Wow. For a guy who knows the phrase “immanitizing the eschaton [sic]“, he sure doesn’t know his eschatology. Again: what the hell is he talking about? Don’t even get me started on Obama with his “…build *A* kingdom…” (emphasis mine).
There is even more brush left to sweep away, but you’re the one that makes a living on that sort of thing. Let me conclude with this: what that reader posted, if even remotely speaks to what Huckabee thinks about his own philosophy, as it were, makes me twice as hostile to Huckabee than ever before.

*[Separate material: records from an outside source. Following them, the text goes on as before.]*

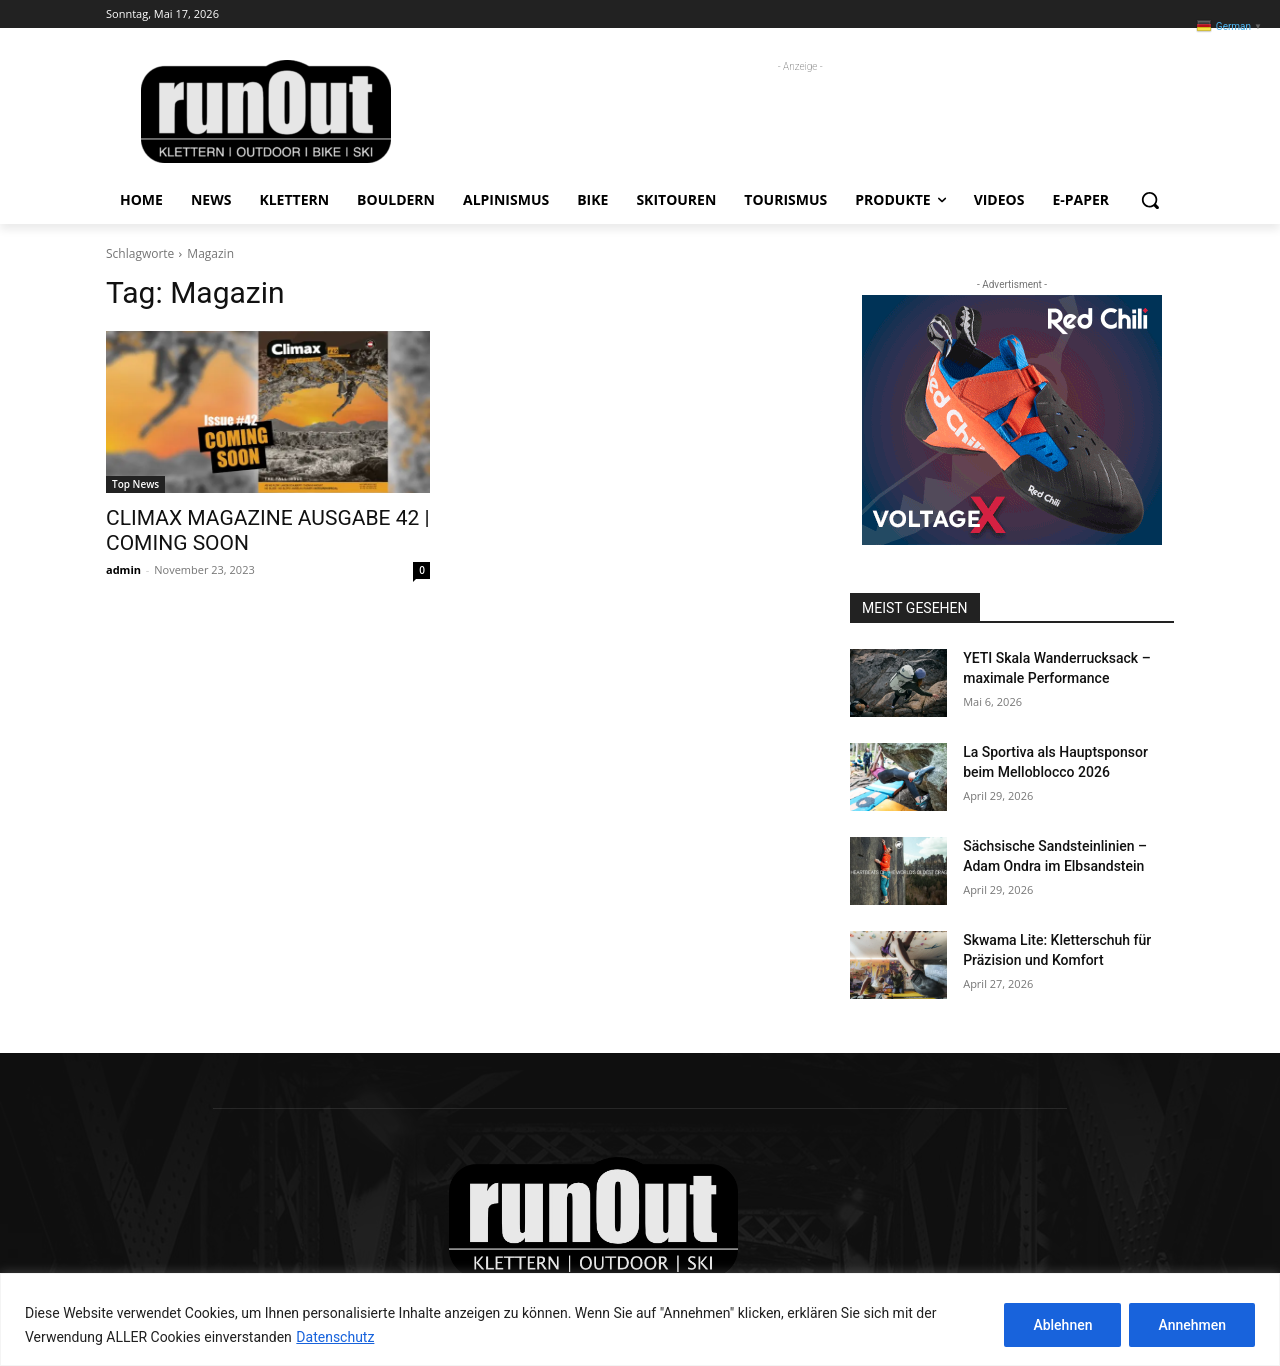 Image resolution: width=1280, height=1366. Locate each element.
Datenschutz (335, 1337)
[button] (1150, 200)
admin (123, 569)
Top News (135, 484)
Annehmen (1192, 1325)
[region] (640, 1319)
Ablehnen (1062, 1325) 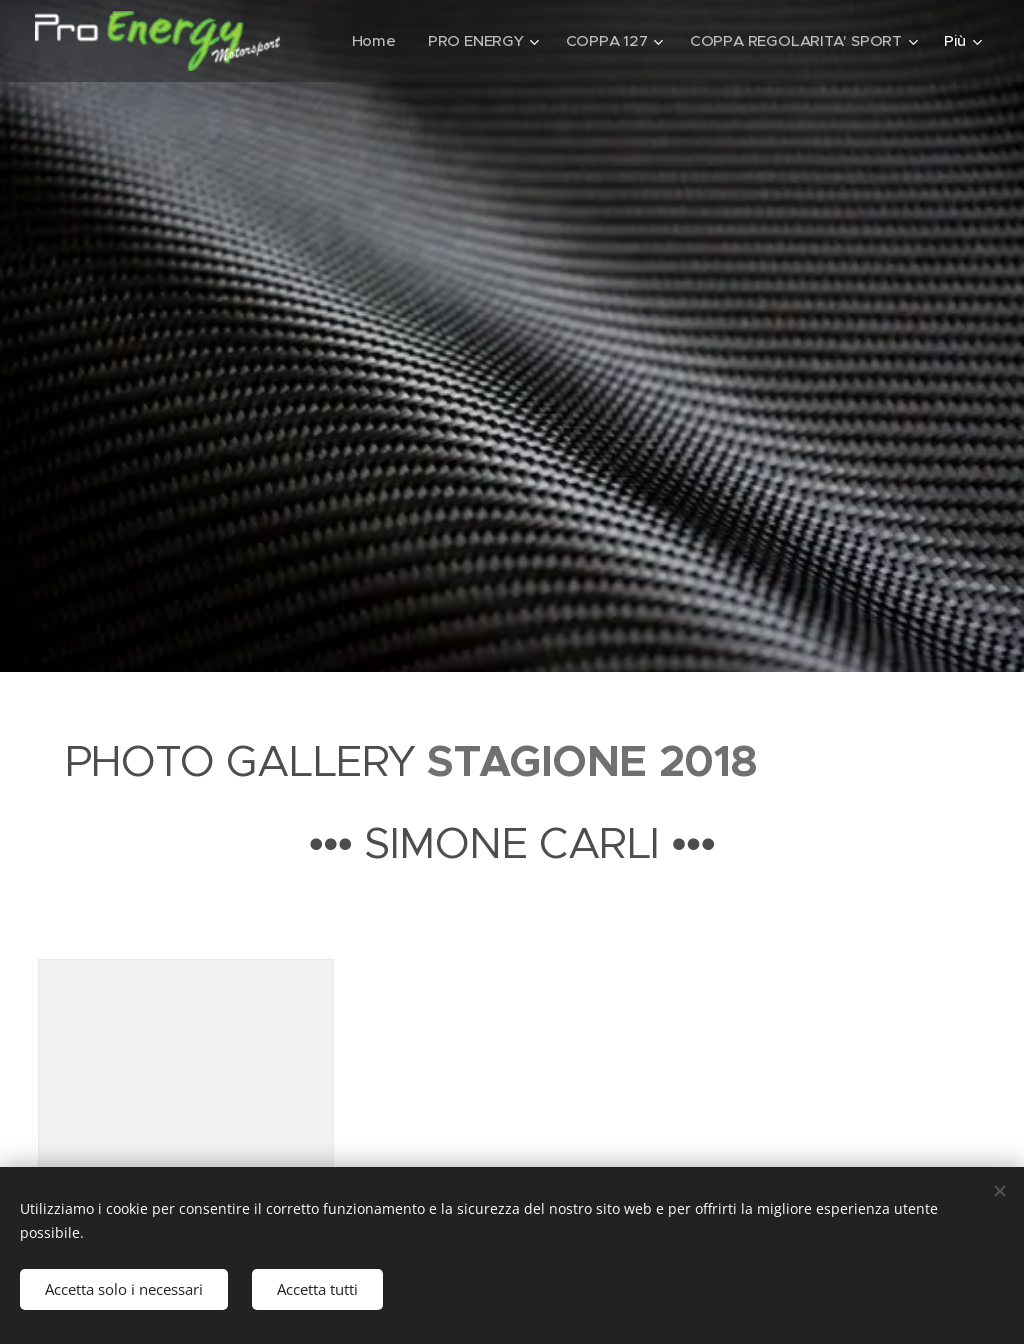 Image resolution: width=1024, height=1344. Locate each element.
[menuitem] (370, 41) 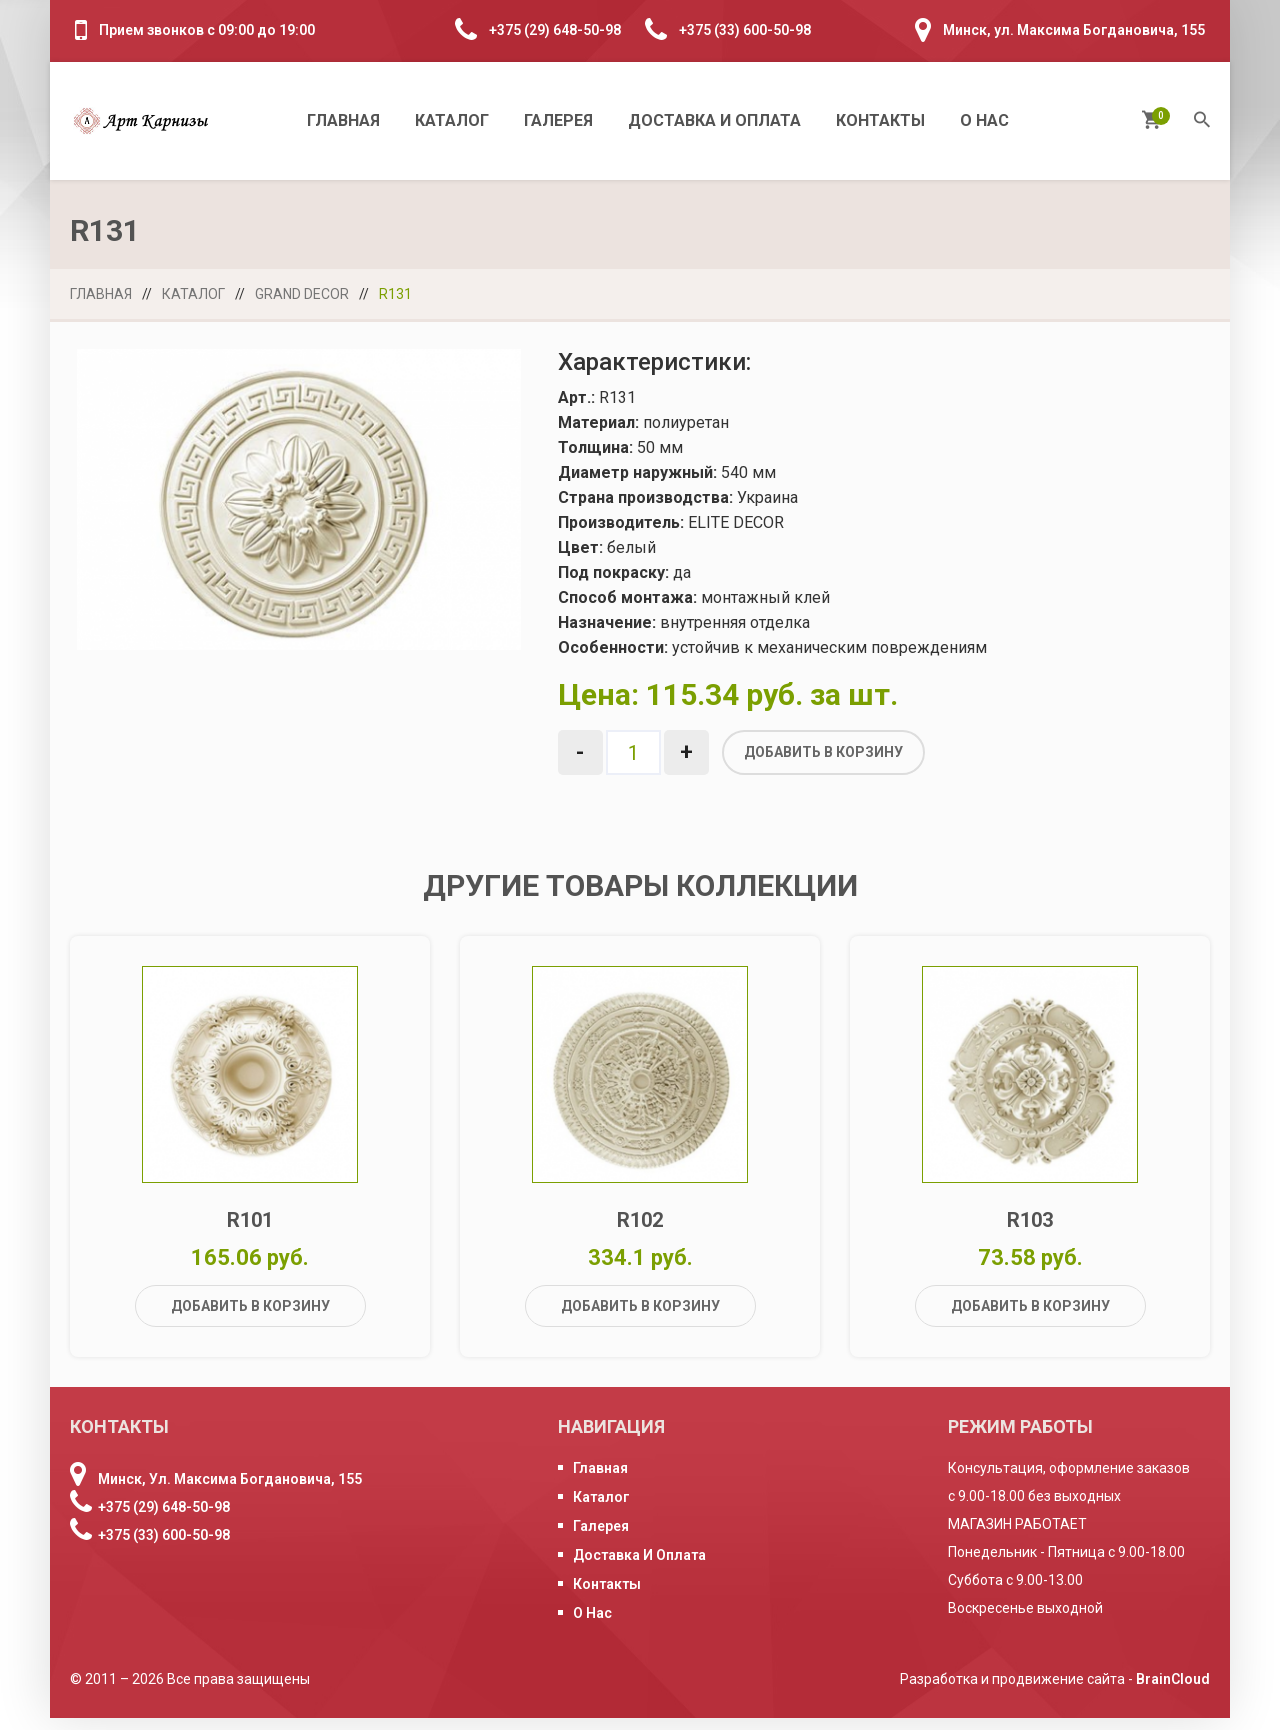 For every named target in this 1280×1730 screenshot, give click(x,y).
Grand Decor (302, 294)
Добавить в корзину (823, 752)
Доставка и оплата (714, 120)
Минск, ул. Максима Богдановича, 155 (1074, 30)
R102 (640, 1231)
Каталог (452, 120)
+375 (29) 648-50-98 (555, 30)
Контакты (880, 120)
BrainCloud (1173, 1691)
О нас (984, 120)
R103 (1030, 1231)
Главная (343, 120)
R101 (250, 1231)
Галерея (558, 120)
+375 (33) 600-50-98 (745, 30)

Update: A reader responds to the first post:
I agree 100% with this poster. I am a “hard line” evangelical in the most conservative, bible-believing church in the region, and Mike Huckabee is an absolute non-starter. I don’t have a favorite yet—waffle among Giuliani, Romney, and Fred—but Mike Huckabee fails the essential test. He’s not a conservative. Period, end of story. Sure, he is good on abortion and other core “religious” issues. But he seems to lack the general conservative instinct to keep government out of people’s lives to the degree possible. Surely government should interpose itself between two persons when one is trying to harm the other. But government should generally let people harm themselves (with limited exceptions for the mentally incompetent, children etc.)—with the necessary corollary that you live with the consequences of your own decisions (good or bad). The danger of the Huck-ster is that he’s going to help you help yourself—to save you from your own “bad” decisions. Well if I want to smoke and I know it’ll probably kill me, that’s my problem. Huck thinks it’s his problem, and that’s emblematic of why he is a non-starter with true conservatives.